Older blog entries for maragato (starting at number 47)

My need for anonymity

Much has been said about the pros and cons of anonymity lately, prompted by Google+ TOS which require the use of one’s real name. No pseudonyms allowed, except apparently if you call yourself Lady Gaga or 50 Cent.

I have seen many kinds of arguments both for and against the use of aliases and I will not repeat them here. There is however one use of aliases that I haven’t seen stated anywhere and that coincidentally affects me personally. Perhaps this is so because the problem I am about to present is not so common after all. Or perhaps it is common but people decide not to talk about it. I have no way of knowing.

Anonymity is a vital necessity to people with a certain kind of disability, a mental disorder. I am such a person. As some of my friends know and others mock, I suffer from a mental condition called social phobia, also known as social anxiety.
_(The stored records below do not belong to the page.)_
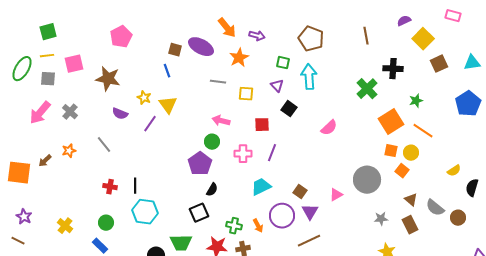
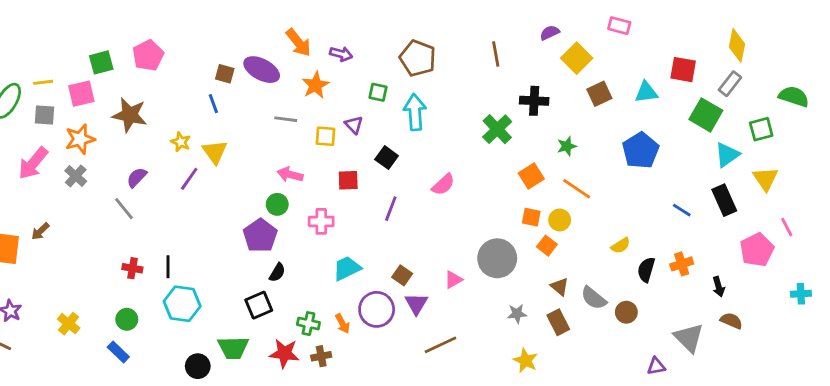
green square: (48, 32) -> (101, 62), moved
purple triangle: (277, 86) -> (354, 125), moved
gray cross: (70, 112) -> (76, 176), moved
purple semicircle: (120, 114) -> (137, 177), moved, turned 112
orange square: (391, 122) -> (531, 176), size x0.7
orange star: (69, 151) -> (80, 139), moved, size x1.5
purple line: (272, 153) -> (391, 209), moved
brown line: (309, 241) -> (440, 345), moved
I take medications that help me overcome some of the most serious effects and that allow me to do things like write about it on this very blog.
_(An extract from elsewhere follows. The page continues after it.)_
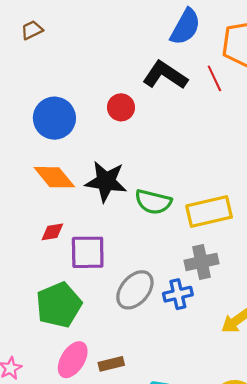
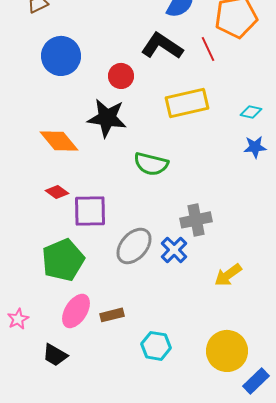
blue circle: (54, 118) -> (61, 56), moved
black star: (106, 181) -> (107, 118), moved
yellow rectangle: (209, 211) -> (187, 103), moved
red diamond: (52, 232) -> (57, 192), turned 45
blue cross: (178, 294) -> (174, 250), turned -32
Social anxiety manifests itself in varying degrees in all kinds of social interactions. And the levels of manifestations are not what you might expect. I regularly make presentations without a second thought. I’ve given talks to hundreds of people. And yet, ordering a pizza over the phone is terrifying experience to me. No matter how many times I’ve done it, I still have to “prepare” myself every time. I rehearse, play several unlikely scenarios in my head until I finally get the courage to dial the number and talk to the person on the other side. One characteristic of this anxiety disorder is that rationally I know that there is nothing wrong; there is no risk in calling the pizza place. But the brain acts as if there were. But I digress.

I love coding. I have been doing it since I was a kid and it’s the best thing I know how to do. And then there is open source. Open source projects should be the perfect venue for me to have fun. Except I am scared stiff by the idea that someone might laugh at the code. It came to a point where it is impossible for me to contribute. Then I’ve come up with a solution: an alias. For the past several years I’ve lived two different lives online: one as myself and another as an alias. I keep them strictly separate.
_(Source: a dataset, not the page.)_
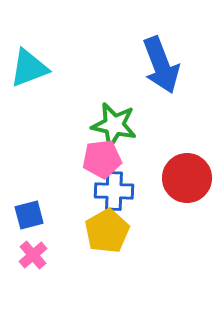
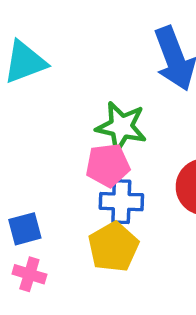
pink cross: (33, 255) -> (29, 274), turned -32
Using the alias, I actively contribute to several different projects. I’ve published books. And I enjoy it all. And it would be impossible for me to do that using my own name. My pseudonym allows me to work around my condition. It allows me to live my life.

I understand the rationale behind the requirement for real names on Google+. But I also know that the requirement makes it impossible for people like me to be really free on the Internet. So far, Google hasn’t figured out my alias. Hopefully it never will.

(Photo by Abhishek Singh)

Syndicated 2011-08-04 19:54:38 from ~robteix

Think

People’s gullibility often staggers me. A couple of days ago a photo and accompanying story started popping up everywhere.

The story went that the mayor of a Lithuanian town saw a luxury car parked on top of the bike lane and decided to act swiftly and decidedly and ran over the car with an armored vehicle. Isn’t it amazing?

I was talking to some friends yesterday and mentioned that the most amazing thing about this story was the fact that people bought it. And buy it they did. I had an argument with someone about it in which I was ultimately labeled a cynic who only cares for the rich. Yeah. I didn’t get it either.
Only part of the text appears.